Question: How to generate a Venn diagram
0
minni923440 wrote:

I'm new to R. My question is I have 2 gene lists, (one with unregulated genes, another one is process with GO ids and genes) and Im wondering how to generate a venn diagram and see which genes that are overlap?

venn R • 8.7k views
modified 5.1 years ago by Prakki Rama2.3k • written 5.1 years ago by minni923440
4
Alex Reynolds28k wrote:

You don't need R, just two lists of genes, one list for unregulated and one list for your other category. You can paste each set into BioVenn to make a roughly proportional circular Venn diagram. If you want a list of overlaps, just use `grep` between the two lists:

`\$ grep -fF listA listB > answer`

And BioVenn will also give a list of the overlap. Just click on one of the links below the diagram (e.g. x-y total overlap).

1
Zhilong Jia1.4k wrote:

R package: VennDiagram

1
seidel6.8k wrote:

Here are three simple methods using R. Thomas Girke has a lot of useful R stuff. FInd it and use it.

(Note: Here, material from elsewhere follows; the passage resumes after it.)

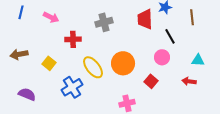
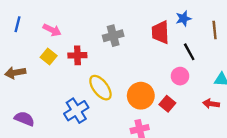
yellow square: (49, 63) -> (49, 56), moved
orange circle: (123, 63) -> (141, 96), moved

`# generate two random lists`

`a <- sample(LETTERS,20)`

`b <- sample(LETTERS,20)`

`# grab Thomas Girke's Venn Diagram functions`

`source("http://faculty.ucr.edu/~tgirke/Documents/R_BioCond/My_R_Scripts/vennDia.R")`

`# draw a diagram`

`qlist <- venndiagram(x=a, y=b, unique=T, title="2-Way Venn Diagram", labels=c("Sample1", "Sample2") `

`                     ,plot=T, lines=c(2,3), lcol=c(2,3), lwd=3, cex=1.3, type="2")`

You'll find that qlist is a list containing the elements of each Venn diagram region. e.g.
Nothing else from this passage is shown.